YOUR OBJECTIVE: Print only the lines from the top of the data through the line with "eBooks detalhados, passando por podcasts", both included, skipping every picture.

[Page-level text extractions]
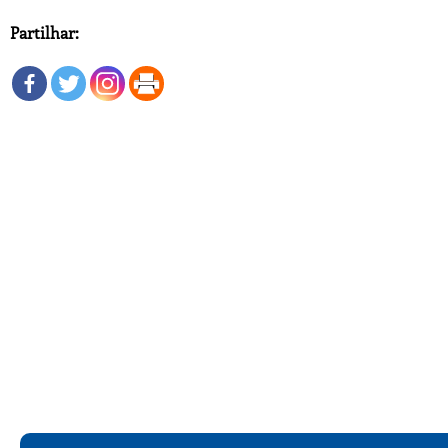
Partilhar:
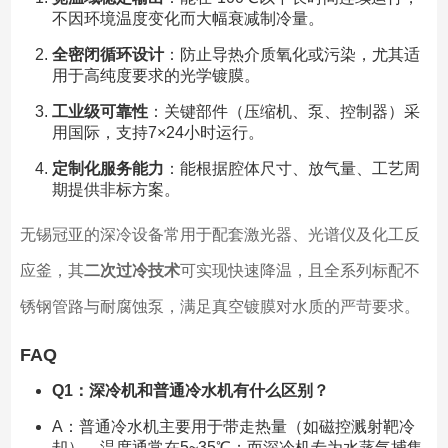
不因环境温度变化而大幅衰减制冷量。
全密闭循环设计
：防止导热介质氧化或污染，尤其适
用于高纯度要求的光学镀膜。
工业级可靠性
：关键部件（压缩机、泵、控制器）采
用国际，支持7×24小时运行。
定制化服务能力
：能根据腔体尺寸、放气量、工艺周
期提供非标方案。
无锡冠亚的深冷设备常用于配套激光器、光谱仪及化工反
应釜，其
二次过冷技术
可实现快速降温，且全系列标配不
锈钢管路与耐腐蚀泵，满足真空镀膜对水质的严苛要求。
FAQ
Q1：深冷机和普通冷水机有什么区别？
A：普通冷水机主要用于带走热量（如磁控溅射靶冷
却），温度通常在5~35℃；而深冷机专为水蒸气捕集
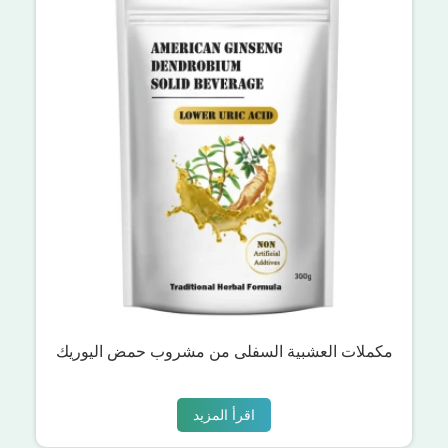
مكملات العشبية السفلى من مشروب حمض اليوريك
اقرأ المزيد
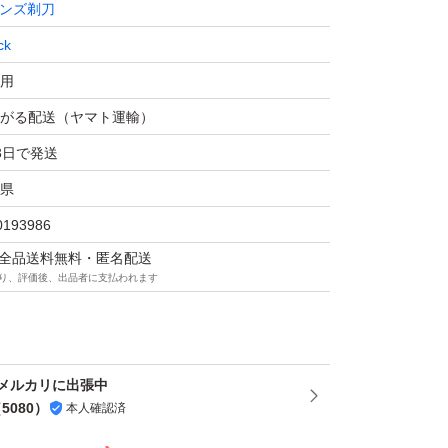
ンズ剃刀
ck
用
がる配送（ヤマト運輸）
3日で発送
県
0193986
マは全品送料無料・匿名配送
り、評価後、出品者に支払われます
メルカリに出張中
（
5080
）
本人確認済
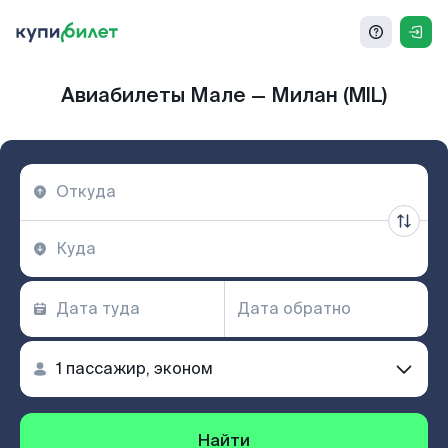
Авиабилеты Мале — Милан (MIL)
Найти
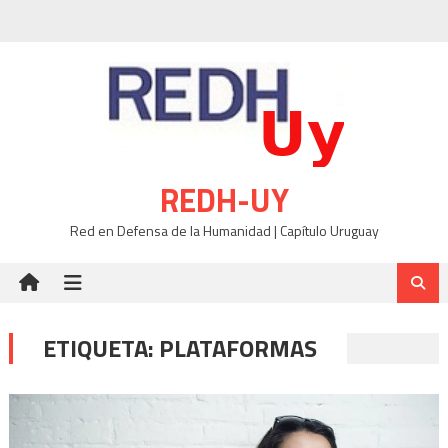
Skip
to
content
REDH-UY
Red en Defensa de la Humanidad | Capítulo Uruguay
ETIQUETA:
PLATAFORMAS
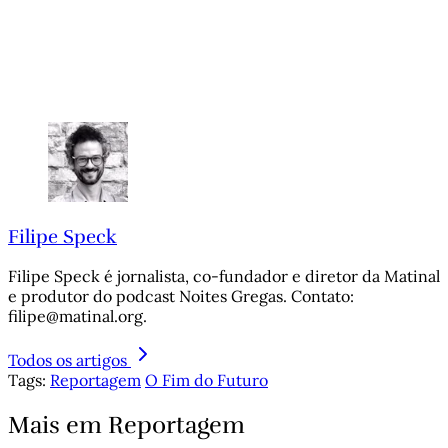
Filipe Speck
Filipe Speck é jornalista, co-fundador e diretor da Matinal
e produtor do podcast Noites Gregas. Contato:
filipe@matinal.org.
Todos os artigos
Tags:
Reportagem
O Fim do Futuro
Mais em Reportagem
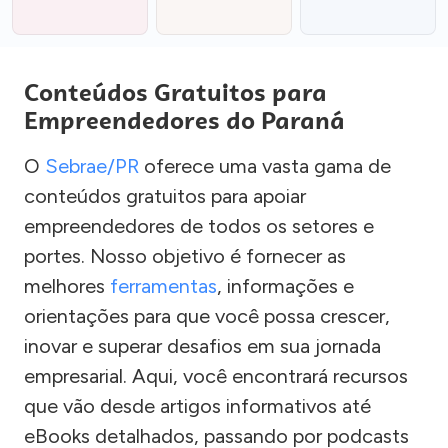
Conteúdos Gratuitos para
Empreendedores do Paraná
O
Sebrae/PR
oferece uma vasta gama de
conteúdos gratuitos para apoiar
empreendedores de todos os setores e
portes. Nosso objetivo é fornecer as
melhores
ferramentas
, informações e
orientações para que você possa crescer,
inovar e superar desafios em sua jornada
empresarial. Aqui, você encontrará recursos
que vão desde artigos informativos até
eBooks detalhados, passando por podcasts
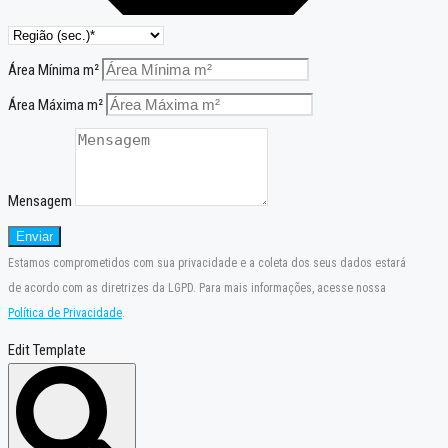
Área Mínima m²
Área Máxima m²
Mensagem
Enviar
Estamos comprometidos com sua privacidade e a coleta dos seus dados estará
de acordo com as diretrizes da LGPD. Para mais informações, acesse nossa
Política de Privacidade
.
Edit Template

RESPONSE TO THIS TASK:
Partilhar:
不因环境温度变化而大幅衰减制冷量。
全密闭循环设计
：防止导热介质氧化或污染，尤其适
用于高纯度要求的光学镀膜。
工业级可靠性
：关键部件（压缩机、泵、控制器）采
用国际，支持7×24小时运行。
定制化服务能力
：能根据腔体尺寸、放气量、工艺周
期提供非标方案。
无锡冠亚的深冷设备常用于配套激光器、光谱仪及化工反
应釜，其
二次过冷技术
可实现快速降温，且全系列标配不
锈钢管路与耐腐蚀泵，满足真空镀膜对水质的严苛要求。
FAQ
Q1：深冷机和普通冷水机有什么区别？
A：普通冷水机主要用于带走热量（如磁控溅射靶冷
却），温度通常在5~35℃；而深冷机专为水蒸气捕集
مكملات العشبية السفلى من مشروب حمض اليوريك
اقرأ المزيد
ンズ剃刀
ck
用
がる配送（ヤマト運輸）
3日で発送
県
0193986
マは全品送料無料・匿名配送
り、評価後、出品者に支払われます
メルカリに出張中
（
5080
）
本人確認済
Авиабилеты Мале — Милан (MIL)
Найти
Skip
to
content
REDH-UY
Red en Defensa de la Humanidad | Capítulo Uruguay
ETIQUETA:
PLATAFORMAS
Filipe Speck
Filipe Speck é jornalista, co-fundador e diretor da Matinal
e produtor do podcast Noites Gregas. Contato:
filipe@matinal.org.
Todos os artigos
Tags:
Reportagem
O Fim do Futuro
Mais em Reportagem
Conteúdos Gratuitos para
Empreendedores do Paraná
O
Sebrae/PR
oferece uma vasta gama de
conteúdos gratuitos para apoiar
empreendedores de todos os setores e
portes. Nosso objetivo é fornecer as
melhores
ferramentas
, informações e
orientações para que você possa crescer,
inovar e superar desafios em sua jornada
empresarial. Aqui, você encontrará recursos
que vão desde artigos informativos até
eBooks detalhados, passando por podcasts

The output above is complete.